EXERCISE: Below is a listing; print exactly its lines from the one containing "nourrissantes a été" down to the one containing "isso na transmissão) e o Pimentinha a meu ver", both inclusive, with every picture left out.

== Segment start ==

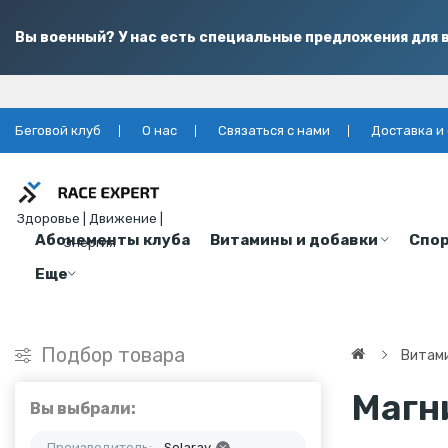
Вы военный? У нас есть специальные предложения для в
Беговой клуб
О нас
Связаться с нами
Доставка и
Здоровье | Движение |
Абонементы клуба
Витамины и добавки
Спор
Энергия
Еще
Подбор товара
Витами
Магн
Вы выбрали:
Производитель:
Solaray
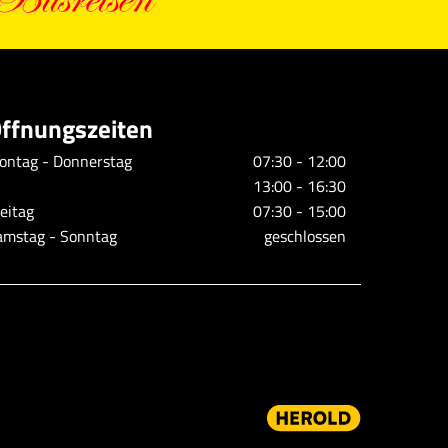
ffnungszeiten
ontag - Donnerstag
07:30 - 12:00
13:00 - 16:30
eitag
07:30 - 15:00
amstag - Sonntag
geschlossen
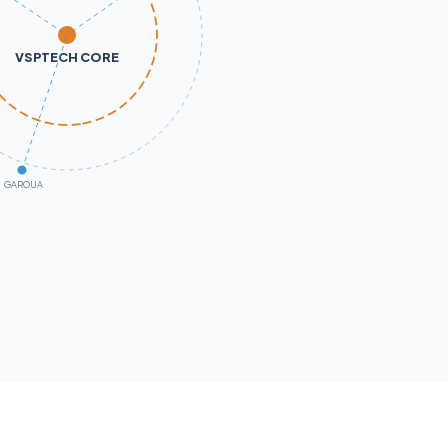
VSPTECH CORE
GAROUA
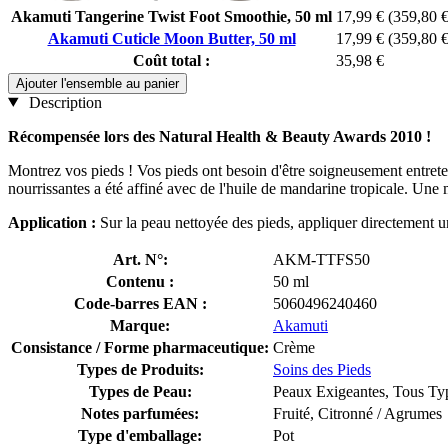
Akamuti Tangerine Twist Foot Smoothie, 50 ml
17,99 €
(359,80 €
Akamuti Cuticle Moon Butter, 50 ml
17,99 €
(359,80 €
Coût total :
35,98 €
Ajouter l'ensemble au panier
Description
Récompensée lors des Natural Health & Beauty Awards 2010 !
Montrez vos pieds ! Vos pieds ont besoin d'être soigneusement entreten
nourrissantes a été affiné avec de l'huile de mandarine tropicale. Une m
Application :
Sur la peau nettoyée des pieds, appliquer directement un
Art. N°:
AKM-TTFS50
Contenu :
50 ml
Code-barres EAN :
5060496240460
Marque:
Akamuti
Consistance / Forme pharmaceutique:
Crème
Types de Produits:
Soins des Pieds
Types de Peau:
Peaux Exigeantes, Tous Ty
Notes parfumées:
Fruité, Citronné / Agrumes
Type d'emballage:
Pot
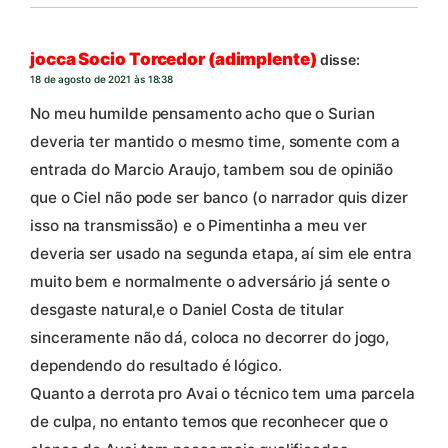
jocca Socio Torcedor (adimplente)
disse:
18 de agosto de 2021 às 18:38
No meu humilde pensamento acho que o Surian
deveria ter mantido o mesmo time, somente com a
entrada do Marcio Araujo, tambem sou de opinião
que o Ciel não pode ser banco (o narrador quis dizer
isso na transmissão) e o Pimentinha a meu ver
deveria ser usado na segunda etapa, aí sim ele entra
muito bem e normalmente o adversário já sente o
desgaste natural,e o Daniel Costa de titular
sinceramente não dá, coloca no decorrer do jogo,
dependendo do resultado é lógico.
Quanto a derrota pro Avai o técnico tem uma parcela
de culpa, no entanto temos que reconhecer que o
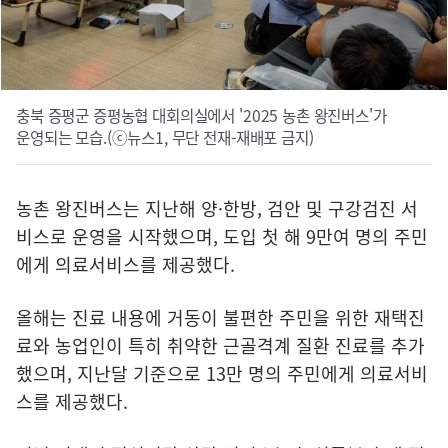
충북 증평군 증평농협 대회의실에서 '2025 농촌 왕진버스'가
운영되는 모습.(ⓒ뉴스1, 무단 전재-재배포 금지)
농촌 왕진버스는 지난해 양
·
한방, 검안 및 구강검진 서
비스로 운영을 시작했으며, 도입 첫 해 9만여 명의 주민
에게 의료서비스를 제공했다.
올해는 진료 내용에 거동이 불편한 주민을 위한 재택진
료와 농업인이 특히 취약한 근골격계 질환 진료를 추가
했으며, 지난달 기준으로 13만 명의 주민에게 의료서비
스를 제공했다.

== Segment end ==

SOLUTION TO THIS PROBLEM:
nourrissantes a été affiné avec de l'huile de mandarine tropicale. Une m
Application :
Sur la peau nettoyée des pieds, appliquer directement un
Art. N°:
AKM-TTFS50
Contenu :
50 ml
Code-barres EAN :
5060496240460
Marque:
Akamuti
Consistance / Forme pharmaceutique:
Crème
Types de Produits:
Soins des Pieds
Types de Peau:
Peaux Exigeantes, Tous Ty
Notes parfumées:
Fruité, Citronné / Agrumes
Type d'emballage:
Pot
jocca Socio Torcedor (adimplente)
disse:
18 de agosto de 2021 às 18:38
No meu humilde pensamento acho que o Surian
deveria ter mantido o mesmo time, somente com a
entrada do Marcio Araujo, tambem sou de opinião
que o Ciel não pode ser banco (o narrador quis dizer
isso na transmissão) e o Pimentinha a meu ver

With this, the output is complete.